Eliza Vozemberg (Ελίζα Βόζεμπεργκ; born 14 September 1956) is a Greek lawyer and politician who has been serving as a Member of the European Parliament (MEP) for New Democracy since 2014.

==Early life==
Eliza Vozemberg was born in Athens in 1956. On her father's side, she is a descendant of Otto's Bavarians. Eliza studied law and political sciences at the National and Kapodistrian University of Athens. When she was 16 years old, she took part in the famous comedy film 'H Rena Einai Offside' along with Rena Vlahopoulou.

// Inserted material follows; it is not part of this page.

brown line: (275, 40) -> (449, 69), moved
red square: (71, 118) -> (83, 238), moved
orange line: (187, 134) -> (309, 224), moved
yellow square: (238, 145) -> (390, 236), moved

==Member of the European Parliament==
Since becoming a Member of the European Parliament in the 2014 elections, Vozemberg has been serving on the Committee on Women's Rights and Gender Equality and the Committee on Transport and Tourism. In March 2021 she also became a member of the Committee on Civil Liberties, Justice and Home Affairs. In June 2024 she was elected chair of the Committee on Transport and Tourism.

In addition to her committee assignments, Vozemberg is a member of the Parliament's delegation to the EU-Turkey Joint Parliamentary Committee. She is also a member of the European Parliament Intergroup on Seas, Rivers, Islands and Coastal Areas and the MEPs Against Cancer group.